:: DATA PROVIDED ::
□ □ □
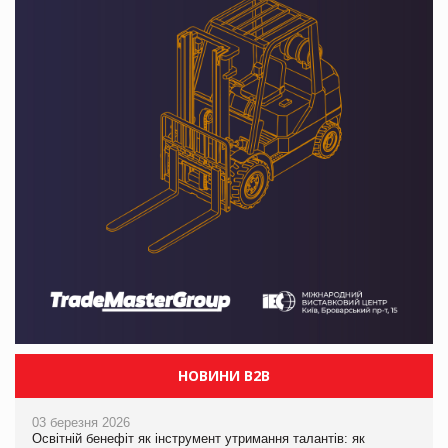
НОВИНИ B2B
03 березня 2026
Освітній бенефіт як інструмент утримання талантів: як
□ □ □
:: WHAT THE TASK REQUIRES ::
Your task is to reproduce all of the material exactly. The pictures stay out.

:: OUTPUT OF THE EXERCISE ::
НОВИНИ B2B
03 березня 2026
Освітній бенефіт як інструмент утримання талантів: як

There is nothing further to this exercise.